Um weitere praxisrelevante Grundlagenforschung geht es in der Zusammenarbeit WENSING´s mit Kolleginnen und Kollegen der JKI-Institute in Dresden und Quedlinburg. Gemeinsam versuchen sie, neue Erkenntnisse aus der Interaktion zwischen dem natürlichen Abwehrsystem von Wildapfelarten und dem Angriffsarsenal des Feuerbranderregers zu gewinnen, die für die Züchtung resistenter Apfelsorten nutzbar sind. Ob bestimmte Wildarten oder Züchtungen in der Praxis tatsächlich das halten, was sie im Gewächshaus versprechen, dafür steht die Kirschgartshausener Freilandversuchsanlage zur Verfügung.

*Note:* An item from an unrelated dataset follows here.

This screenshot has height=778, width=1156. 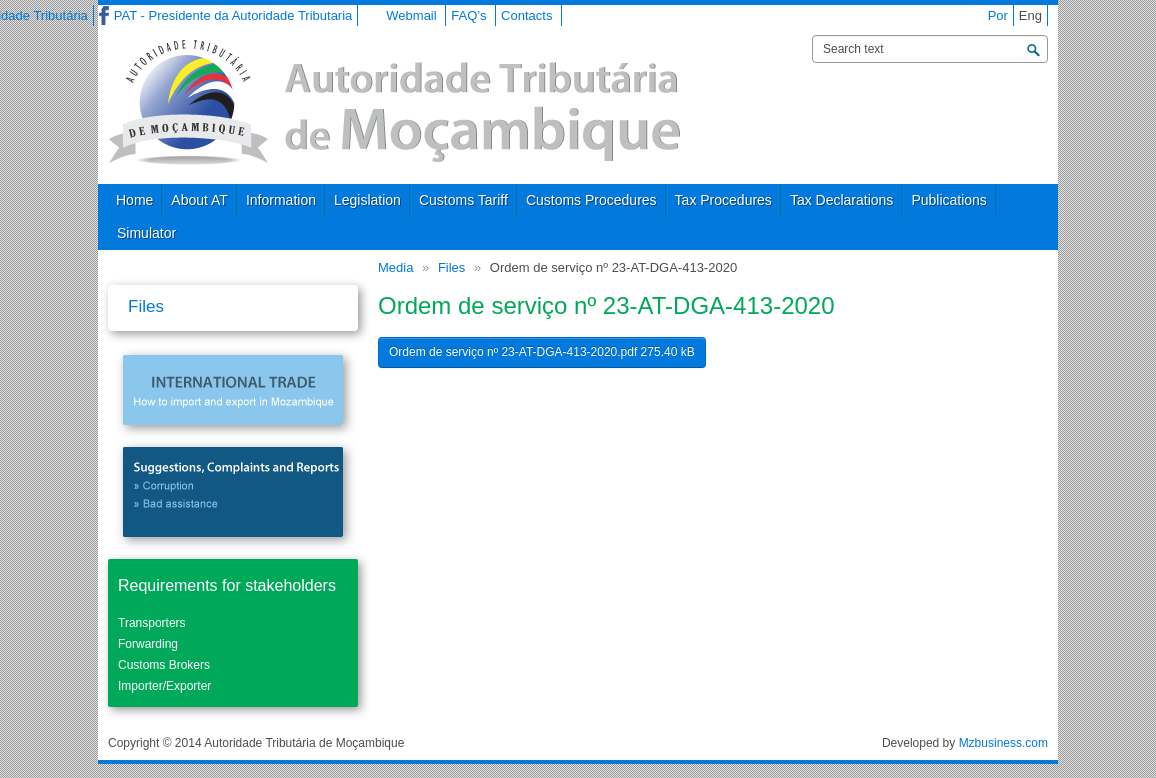 I want to click on Importer/Exporter, so click(x=164, y=686).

Das Fazit nach 50 Jahren Forschung

Auch wenn, wie im Falle des Feuerbrands, eine schnelle, sichere, und gleichzeitig ökologisch vertretbare Lösung bisher nicht gefunden werden konnte, ist es im Sinne eines nachhaltigen und umweltschonenden Anbaus, dass antibiotikahaltige Mittel beim Anbau von Pflanzen nichts zu suchen haben. Das Institut und das JKI mit seiner vorhandenen langjährigen Expertise und guten Vernetzung mit Partnern europa- und weltweit trägt wesentlich dazu bei, auch die letzten Geheimnisse des Feuerbranderregers zu lüften.

Eckdaten zum Feuerbrand

Wirtspflanzen: wirtschaftlich wichtig die Kernobstart Apfel, aber auch Birnen und weitere Pflanzen aus der Familie der Rosengewächse

Hauptinfektionsweg: über die Blüte. Weiterhin über Triebe oder über Wunden.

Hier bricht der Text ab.